• Task: Extract the full listing verbatim and drop any pictures from your copy.

** Extracted data follows **

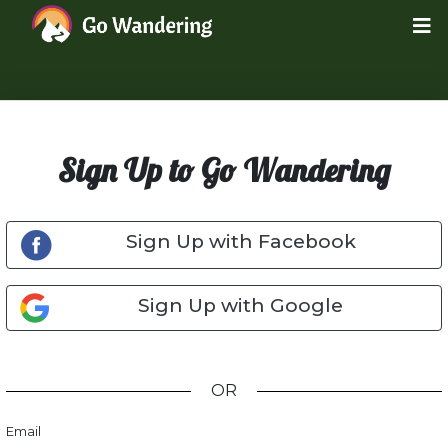
Sign Up to Go Wandering
Sign Up with Facebook
Sign Up with Google
OR
Email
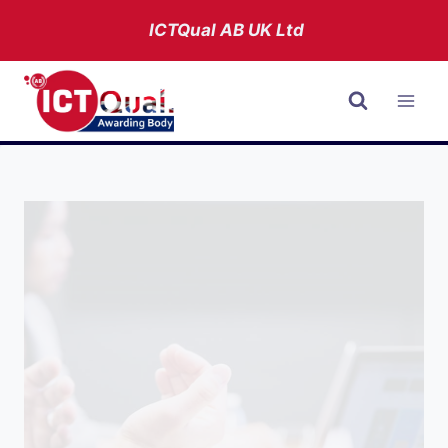
Skip
ICTQual AB
UK Ltd
to
content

** End of Extracted data **

• Answer space:
Sign Up to Go Wandering
Sign Up with Facebook
Sign Up with Google
OR
Email
Skip
ICTQual AB
UK Ltd
to
content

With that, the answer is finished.